Analysis of test 2 performance
Comparison with Test 1: The overall success rates on the questions in Tests 1 and 2 were 0.665 and 0.879 respectively, and the difference was highly significant (\(p<0.001\)).
Additional effect of ability:
The full analysis of Test 2 results included explanatory variables Ability and T1. Students with high ability had 0.741 higher log-odds of answering correctly (\(p<0.001\)) compared to low ability students, and answering the Test 1 question correctly increased the log-odds of answering the Test 2 question correctly by 0.475 (\(p<0.001\)). There was no interaction between Ability and T1 (Table 5).
Table 5 Effect of Ability and T1 on the log-odds of correctly answering an isomorphic Test 2 question Analysis of exam performance
Three test questions were repeated in the exam, and performance on these three questions was significantly better than on the other questions (\(p<0.001\)), with a combined success rate of 0.932. As with the course 2xx analysis, it was only possible to use T2 as an explanatory variable, and it was statistically significant (\(p<0.001\)).
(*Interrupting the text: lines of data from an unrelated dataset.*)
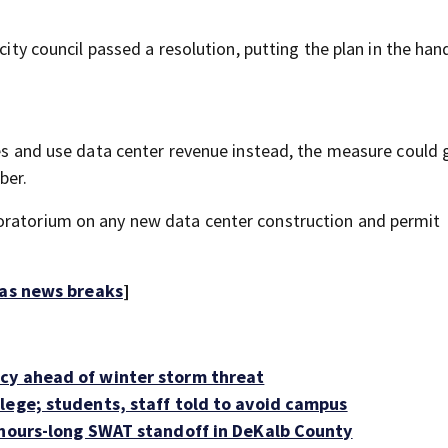
city council passed a resolution, putting the plan in the han
xes and use data center revenue instead, the measure could 
ber.
oratorium on any new data center construction and permit
 as news breaks
]
cy ahead of winter storm threat
lege; students, staff told to avoid campus
 hours-long SWAT standoff in DeKalb County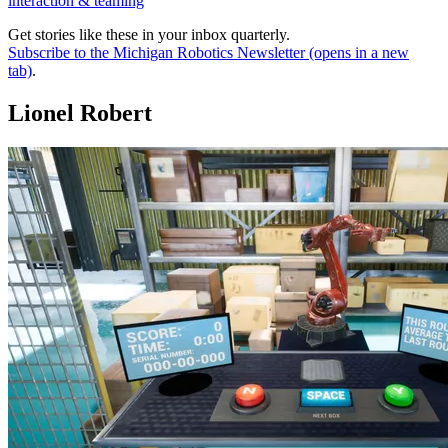
interaction & teaming
Get stories like these in your inbox quarterly.
Subscribe to the Michigan Robotics Newsletter
(opens in a new
tab)
.
Lionel Robert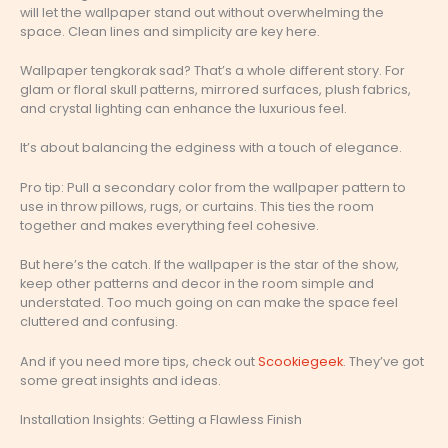
will let the wallpaper stand out without overwhelming the
space. Clean lines and simplicity are key here.
Wallpaper tengkorak sad? That’s a whole different story. For
glam or floral skull patterns, mirrored surfaces, plush fabrics,
and crystal lighting can enhance the luxurious feel.
It’s about balancing the edginess with a touch of elegance.
Pro tip: Pull a secondary color from the wallpaper pattern to
use in throw pillows, rugs, or curtains. This ties the room
together and makes everything feel cohesive.
But here’s the catch. If the wallpaper is the star of the show,
keep other patterns and decor in the room simple and
understated. Too much going on can make the space feel
cluttered and confusing.
And if you need more tips, check out
Scookiegeek
. They’ve got
some great insights and ideas.
Installation Insights: Getting a Flawless Finish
Combined over the three questions, students who answered an isomorphic T2 question incorrectly had a 0.773 success rate, increasing to 0.946 for those who answered correctly in T2. This corresponds to an increase in log-odds of 1.63.
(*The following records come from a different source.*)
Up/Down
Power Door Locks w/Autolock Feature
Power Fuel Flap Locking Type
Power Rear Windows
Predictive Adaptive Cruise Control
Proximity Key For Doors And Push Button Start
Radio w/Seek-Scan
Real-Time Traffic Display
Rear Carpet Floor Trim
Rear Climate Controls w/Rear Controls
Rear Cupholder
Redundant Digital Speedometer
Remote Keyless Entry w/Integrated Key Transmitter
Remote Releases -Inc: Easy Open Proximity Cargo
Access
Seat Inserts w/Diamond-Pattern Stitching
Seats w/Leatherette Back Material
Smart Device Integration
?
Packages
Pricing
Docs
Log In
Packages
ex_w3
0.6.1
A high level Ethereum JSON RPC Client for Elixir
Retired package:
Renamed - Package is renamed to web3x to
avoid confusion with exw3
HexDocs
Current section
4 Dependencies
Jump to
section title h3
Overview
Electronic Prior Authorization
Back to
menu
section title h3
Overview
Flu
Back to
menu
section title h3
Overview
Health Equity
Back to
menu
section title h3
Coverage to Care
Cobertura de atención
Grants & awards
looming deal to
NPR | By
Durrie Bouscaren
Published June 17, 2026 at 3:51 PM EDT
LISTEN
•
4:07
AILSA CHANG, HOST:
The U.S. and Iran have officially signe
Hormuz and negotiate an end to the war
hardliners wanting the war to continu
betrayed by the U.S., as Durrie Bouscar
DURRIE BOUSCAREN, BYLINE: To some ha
Comparison of grade distributions
Table 6 shows the raw (unscaled) grade distributions for the two courses in years 2017, where there was no repeat assessment, and 2018. The 2017 grade distributions for both courses were skewed towards lower grades, especially the 2xx course with a grade average below 3 (C+). Consequently, in 2017, the raw grades for both courses shown in Table 6 were manually scaled up to improve the distribution. The 2018 grade distributions were seen to be more bell-shaped, and with improvements in grade average of 0.92 and 0.42 in 2xx and 3xx, respectively. No adjustments were made to the 2018 raw grades.
Table 6 Raw grade distributions in the two courses – 2017 had no repeat assessments while 2018 did For each course, a Pearson’s \(\chi ^2\) test was performed to determine whether there was a significant difference between the 2017 and 2018 grade distributions. Pearson’s \(\chi ^2\) tests yielded a p-value of \(<0.001\) for course 2xx and a p-value of 0.007 for course 3xx, both providing highly significant evidence of a difference.